Detection methodology
ZeroTrue detection methodology explains confidence scoring, false positives, false negatives, probabilistic analysis, and human review requirements.
Report example
Detection methodology checklist
- Confidence scores are calibrated evidence, not absolute truth.
- False positives and false negatives are measured separately.
- Benchmarks must include transformations and in-the-wild samples.
- Human review is required for high-impact decisions.
Search intent
E-E-A-T and trust intent for Detection methodology
Primary evidence
Confidence scores are calibrated evidence, not absolute truth., False positives and false negatives are measured separately., Benchmarks must include transformations and in-the-wild samples.
Recommended action
Use confidence scores with source context, policy thresholds, and human review.
What this page documents
AI detector websites need explicit trust infrastructure because automated authenticity claims can affect people, publishers, businesses, and security teams. This page turns that trust model into a clear operating policy.
- Confidence scores are calibrated evidence, not absolute truth.
- False positives and false negatives are measured separately.
- Benchmarks must include transformations and in-the-wild samples.
- Human review is required for high-impact decisions.
Evidence standard
ZeroTrue treats every result as a probabilistic evidence packet. The platform should expose the score, model version, input modality, supporting indicators, and known conditions that can weaken confidence.
- False positives and false negatives are tracked separately.
- Confidence bands are preferred over binary verdict language.
- High-impact decisions require a human review path.
- Data handling and retention must be clear before scan submission.
Publication standard
Research, reports, datasets, and benchmark pages should identify what was measured, what was excluded, and how results can fail. That transparency is part of the product, not an afterthought.
- List dataset source, size, modality, and collection assumptions.
- Publish limitations next to performance claims.
- Separate marketing claims from measured findings.
- Keep historical benchmark pages stable for citation.
Use cases
Reviewer training and policy documentation.
Search and AI-answer trust signals.
Enterprise procurement and security review.
Sample report preview
Media preview
Safe sample, redacted upload, or generated demonstration asset.
Public reports should only expose media that is lawful, consented, and safe to publish.
Confidence
Trust signal: documented
Confidence scores are calibrated evidence, not absolute truth.

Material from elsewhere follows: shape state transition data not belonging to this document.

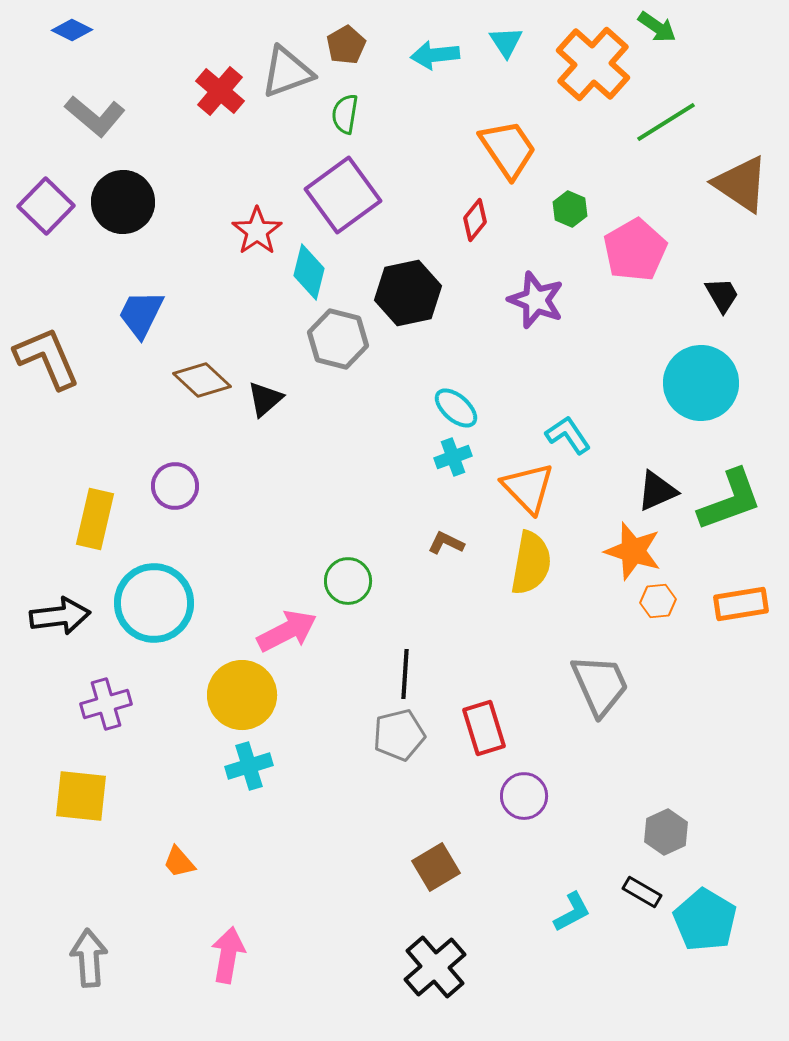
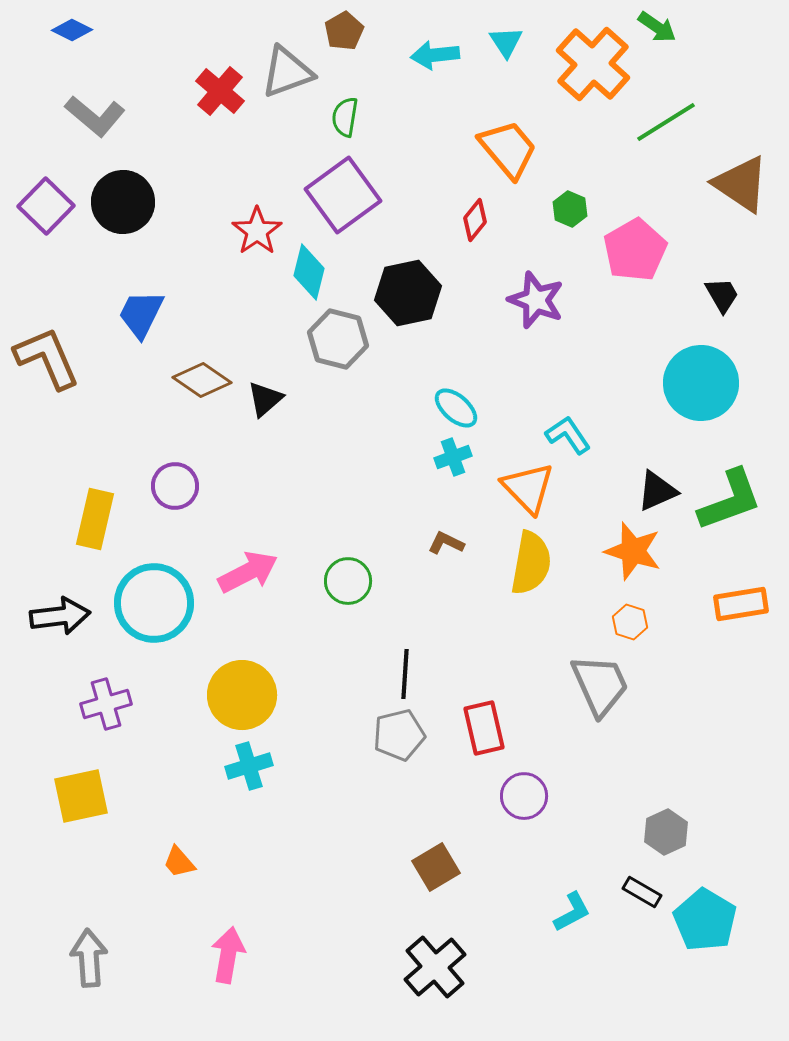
brown pentagon at (346, 45): moved 2 px left, 14 px up
green semicircle at (345, 114): moved 3 px down
orange trapezoid at (508, 149): rotated 6 degrees counterclockwise
brown diamond at (202, 380): rotated 8 degrees counterclockwise
orange hexagon at (658, 601): moved 28 px left, 21 px down; rotated 24 degrees clockwise
pink arrow at (287, 631): moved 39 px left, 59 px up
red rectangle at (484, 728): rotated 4 degrees clockwise
yellow square at (81, 796): rotated 18 degrees counterclockwise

Evidence item linked to score calibration, source context, and known uncertainty.
False positives and false negatives are measured separately.

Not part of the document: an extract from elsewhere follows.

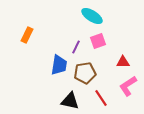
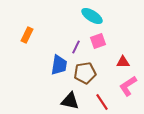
red line: moved 1 px right, 4 px down
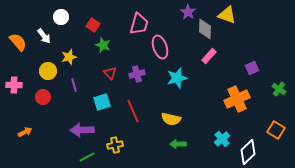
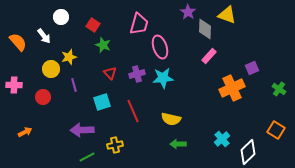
yellow circle: moved 3 px right, 2 px up
cyan star: moved 14 px left; rotated 10 degrees clockwise
orange cross: moved 5 px left, 11 px up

Evidence item linked to score calibration, source context, and known uncertainty.
Benchmarks must include transformations and in-the-wild samples.

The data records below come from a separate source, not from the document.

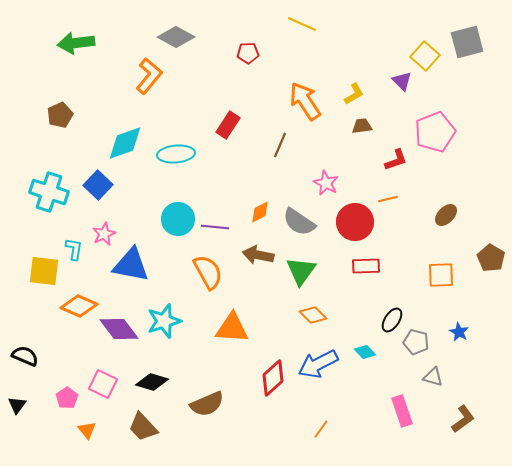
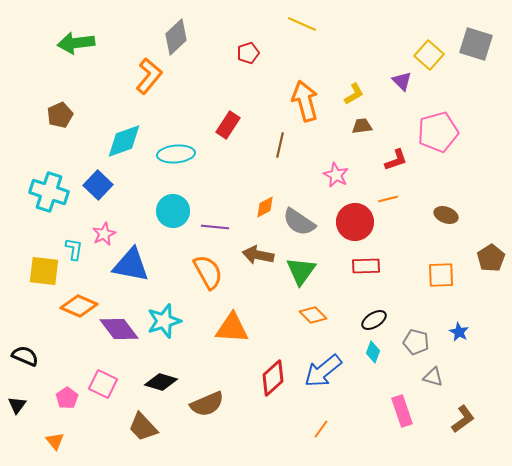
gray diamond at (176, 37): rotated 72 degrees counterclockwise
gray square at (467, 42): moved 9 px right, 2 px down; rotated 32 degrees clockwise
red pentagon at (248, 53): rotated 15 degrees counterclockwise
yellow square at (425, 56): moved 4 px right, 1 px up
orange arrow at (305, 101): rotated 18 degrees clockwise
pink pentagon at (435, 132): moved 3 px right; rotated 6 degrees clockwise
cyan diamond at (125, 143): moved 1 px left, 2 px up
brown line at (280, 145): rotated 10 degrees counterclockwise
pink star at (326, 183): moved 10 px right, 8 px up
orange diamond at (260, 212): moved 5 px right, 5 px up
brown ellipse at (446, 215): rotated 65 degrees clockwise
cyan circle at (178, 219): moved 5 px left, 8 px up
brown pentagon at (491, 258): rotated 8 degrees clockwise
black ellipse at (392, 320): moved 18 px left; rotated 25 degrees clockwise
cyan diamond at (365, 352): moved 8 px right; rotated 65 degrees clockwise
blue arrow at (318, 364): moved 5 px right, 7 px down; rotated 12 degrees counterclockwise
black diamond at (152, 382): moved 9 px right
orange triangle at (87, 430): moved 32 px left, 11 px down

Evidence item linked to score calibration, source context, and known uncertainty.
Human review is required for high-impact decisions.
Evidence item linked to score calibration, source context, and known uncertainty.
Evaluation table
| Criterion | What to check | Why it matters |
|---|---|---|
| Coverage | Text, image, audio, video, code. | Synthetic media risk rarely stays in one format. |
| Explainability | Score, indicators, timestamps, metadata, limitations. | Reviewers need evidence, not a black-box verdict. |
| Accuracy risk | False positives, false negatives, calibration. | High-impact workflows require documented uncertainty. |
| Workflow fit | API, batch, reports, retention, reviewer queues. | Search traffic must convert into a usable product path. |
Methodology and limitations
How to read the score
Detection output should be read as calibrated evidence. A high score means the observed signals are consistent with synthetic or manipulated media under the current model and sample conditions. It does not prove authorship, intent, or model attribution by itself.
Where review is required
Short samples, heavy editing, compression, translation, re-recording, mixed human-AI content, and unseen generators can reduce confidence. Use human review, source context, and policy thresholds before high-impact enforcement.
Next step
Match the action to the visitor intent: detector pages should lead to a scan, research pages to a downloadable report, enterprise pages to a demo, and developer pages to API keys or playground examples.
FAQ
Why does an AI detector need a methodology page?
Because detection is probabilistic. Users need to understand score calibration, limitations, false positives, false negatives, and when human review is required.
Should detector output be used for punishment automatically?
No. ZeroTrue positions detector output as evidence for review workflows, not as an automatic enforcement decision for high-impact cases.
What should be included in public research?
A useful research page should include dataset assumptions, test conditions, metrics, failures, limitations, and a reproducible explanation of the workflow.
Can this help Google and AI search trust the site?
Yes. Transparent methodology, structured data, stable citations, and limitation language all support authority signals better than generic claims.